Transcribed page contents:
################
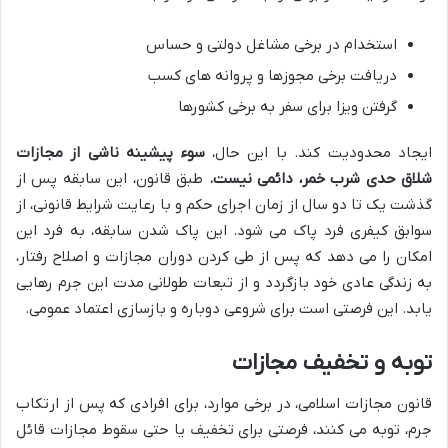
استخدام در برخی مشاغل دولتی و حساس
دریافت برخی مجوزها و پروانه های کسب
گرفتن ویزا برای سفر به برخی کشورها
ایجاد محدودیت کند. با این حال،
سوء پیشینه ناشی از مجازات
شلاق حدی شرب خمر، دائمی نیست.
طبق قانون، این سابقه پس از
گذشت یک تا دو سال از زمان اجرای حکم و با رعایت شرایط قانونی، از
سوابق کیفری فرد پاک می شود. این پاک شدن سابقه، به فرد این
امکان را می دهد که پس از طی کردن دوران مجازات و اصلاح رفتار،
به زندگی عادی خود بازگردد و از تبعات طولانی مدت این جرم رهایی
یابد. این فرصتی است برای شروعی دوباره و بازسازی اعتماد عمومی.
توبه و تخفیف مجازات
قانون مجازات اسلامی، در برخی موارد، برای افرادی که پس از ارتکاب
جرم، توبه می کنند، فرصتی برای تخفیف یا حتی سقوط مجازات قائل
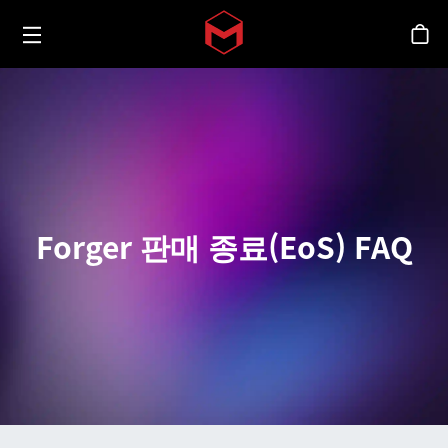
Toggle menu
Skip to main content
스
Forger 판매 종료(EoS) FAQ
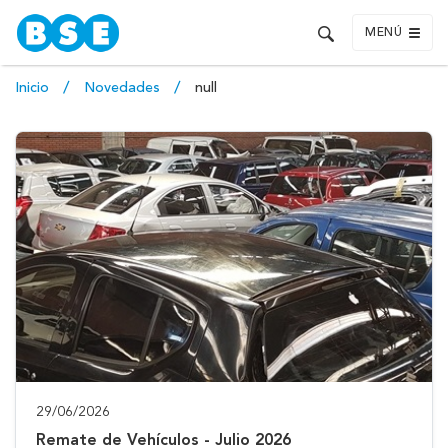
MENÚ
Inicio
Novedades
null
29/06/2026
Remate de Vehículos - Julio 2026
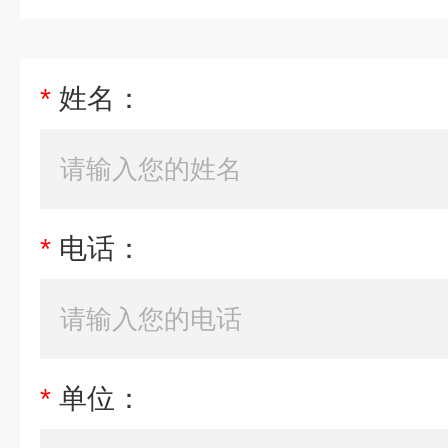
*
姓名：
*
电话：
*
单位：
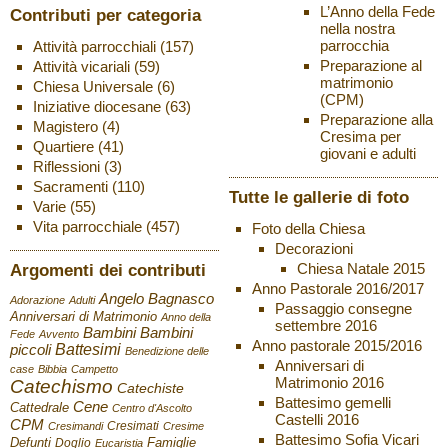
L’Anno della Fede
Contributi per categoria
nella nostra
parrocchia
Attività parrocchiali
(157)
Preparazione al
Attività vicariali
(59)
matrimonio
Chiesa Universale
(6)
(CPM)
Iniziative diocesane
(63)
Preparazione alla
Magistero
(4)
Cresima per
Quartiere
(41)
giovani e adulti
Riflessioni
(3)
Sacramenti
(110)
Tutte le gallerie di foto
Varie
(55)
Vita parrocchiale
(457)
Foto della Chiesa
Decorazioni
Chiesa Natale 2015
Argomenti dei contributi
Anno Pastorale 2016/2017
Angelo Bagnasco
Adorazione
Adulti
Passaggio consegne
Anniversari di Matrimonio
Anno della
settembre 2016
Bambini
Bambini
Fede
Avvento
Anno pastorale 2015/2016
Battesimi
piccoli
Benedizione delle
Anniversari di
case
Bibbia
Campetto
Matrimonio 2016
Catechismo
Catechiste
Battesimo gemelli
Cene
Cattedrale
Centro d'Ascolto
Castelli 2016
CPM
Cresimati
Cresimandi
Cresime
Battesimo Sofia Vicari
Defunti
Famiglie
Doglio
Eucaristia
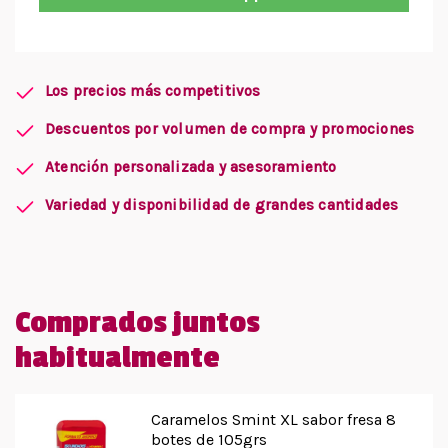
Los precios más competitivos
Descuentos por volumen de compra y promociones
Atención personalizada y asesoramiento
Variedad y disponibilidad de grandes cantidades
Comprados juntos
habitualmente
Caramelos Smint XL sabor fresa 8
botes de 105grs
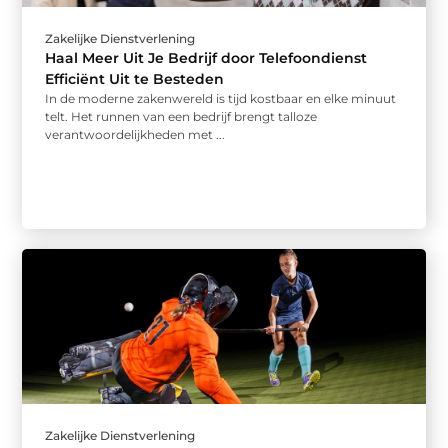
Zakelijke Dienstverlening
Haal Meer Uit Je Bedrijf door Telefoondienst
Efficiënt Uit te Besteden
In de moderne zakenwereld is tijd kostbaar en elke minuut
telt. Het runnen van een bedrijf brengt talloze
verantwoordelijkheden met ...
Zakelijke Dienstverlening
################
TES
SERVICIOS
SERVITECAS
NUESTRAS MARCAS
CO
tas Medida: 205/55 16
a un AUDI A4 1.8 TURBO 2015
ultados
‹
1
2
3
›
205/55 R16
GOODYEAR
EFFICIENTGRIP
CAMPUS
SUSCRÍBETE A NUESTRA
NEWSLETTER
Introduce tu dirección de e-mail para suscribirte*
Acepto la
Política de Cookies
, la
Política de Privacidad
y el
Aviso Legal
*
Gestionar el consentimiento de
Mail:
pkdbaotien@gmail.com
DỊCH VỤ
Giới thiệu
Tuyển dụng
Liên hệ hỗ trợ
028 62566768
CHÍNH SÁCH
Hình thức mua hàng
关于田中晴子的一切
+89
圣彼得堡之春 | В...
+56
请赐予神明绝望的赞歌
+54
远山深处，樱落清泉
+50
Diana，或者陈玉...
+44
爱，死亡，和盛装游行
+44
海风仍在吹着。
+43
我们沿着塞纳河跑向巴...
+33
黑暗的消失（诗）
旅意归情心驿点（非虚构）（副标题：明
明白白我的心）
################
_Requirement_. Every line above from the line with "استخدام در برخی مشاغل دولتی و حساس" to the line with "یابد. این فرصتی", both included, must be reproduced exactly, and no other line may appear.

_Exercise result_.
استخدام در برخی مشاغل دولتی و حساس
دریافت برخی مجوزها و پروانه های کسب
گرفتن ویزا برای سفر به برخی کشورها
ایجاد محدودیت کند. با این حال،
سوء پیشینه ناشی از مجازات
شلاق حدی شرب خمر، دائمی نیست.
طبق قانون، این سابقه پس از
گذشت یک تا دو سال از زمان اجرای حکم و با رعایت شرایط قانونی، از
سوابق کیفری فرد پاک می شود. این پاک شدن سابقه، به فرد این
امکان را می دهد که پس از طی کردن دوران مجازات و اصلاح رفتار،
به زندگی عادی خود بازگردد و از تبعات طولانی مدت این جرم رهایی
یابد. این فرصتی است برای شروعی دوباره و بازسازی اعتماد عمومی.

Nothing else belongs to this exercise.